What you should do: In the entries below, find the line containing "Všechny uvedené obchodní" and the line containing "Kapazitäten von 1 TB bis 26 TB". Copy those two lines and everything between them exactly, and only that.

[Data for analysis — start]

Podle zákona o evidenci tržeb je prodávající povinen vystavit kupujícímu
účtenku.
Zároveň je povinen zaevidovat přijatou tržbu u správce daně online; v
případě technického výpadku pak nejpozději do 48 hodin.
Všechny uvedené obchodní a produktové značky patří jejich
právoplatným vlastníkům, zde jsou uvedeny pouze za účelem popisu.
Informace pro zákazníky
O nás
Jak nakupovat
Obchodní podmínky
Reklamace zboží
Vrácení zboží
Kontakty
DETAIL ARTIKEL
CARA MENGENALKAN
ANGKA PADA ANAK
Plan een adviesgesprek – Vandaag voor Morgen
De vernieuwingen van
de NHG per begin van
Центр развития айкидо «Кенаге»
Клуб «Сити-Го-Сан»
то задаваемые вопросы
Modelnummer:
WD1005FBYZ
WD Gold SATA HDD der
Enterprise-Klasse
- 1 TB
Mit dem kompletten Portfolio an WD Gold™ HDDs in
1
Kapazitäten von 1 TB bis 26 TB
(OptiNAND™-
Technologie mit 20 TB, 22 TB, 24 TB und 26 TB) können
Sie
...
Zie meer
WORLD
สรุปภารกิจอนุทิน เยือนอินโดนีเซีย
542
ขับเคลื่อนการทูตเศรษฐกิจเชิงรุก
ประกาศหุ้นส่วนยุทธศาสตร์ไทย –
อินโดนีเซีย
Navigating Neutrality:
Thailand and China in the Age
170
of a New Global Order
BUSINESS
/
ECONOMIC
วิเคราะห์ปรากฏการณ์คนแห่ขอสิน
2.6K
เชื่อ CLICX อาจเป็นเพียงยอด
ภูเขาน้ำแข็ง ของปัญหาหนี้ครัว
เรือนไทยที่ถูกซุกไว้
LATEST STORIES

[Data for analysis — finish]

Solution to this problem:
Všechny uvedené obchodní a produktové značky patří jejich
právoplatným vlastníkům, zde jsou uvedeny pouze za účelem popisu.
Informace pro zákazníky
O nás
Jak nakupovat
Obchodní podmínky
Reklamace zboží
Vrácení zboží
Kontakty
DETAIL ARTIKEL
CARA MENGENALKAN
ANGKA PADA ANAK
Plan een adviesgesprek – Vandaag voor Morgen
De vernieuwingen van
de NHG per begin van
Центр развития айкидо «Кенаге»
Клуб «Сити-Го-Сан»
то задаваемые вопросы
Modelnummer:
WD1005FBYZ
WD Gold SATA HDD der
Enterprise-Klasse
- 1 TB
Mit dem kompletten Portfolio an WD Gold™ HDDs in
1
Kapazitäten von 1 TB bis 26 TB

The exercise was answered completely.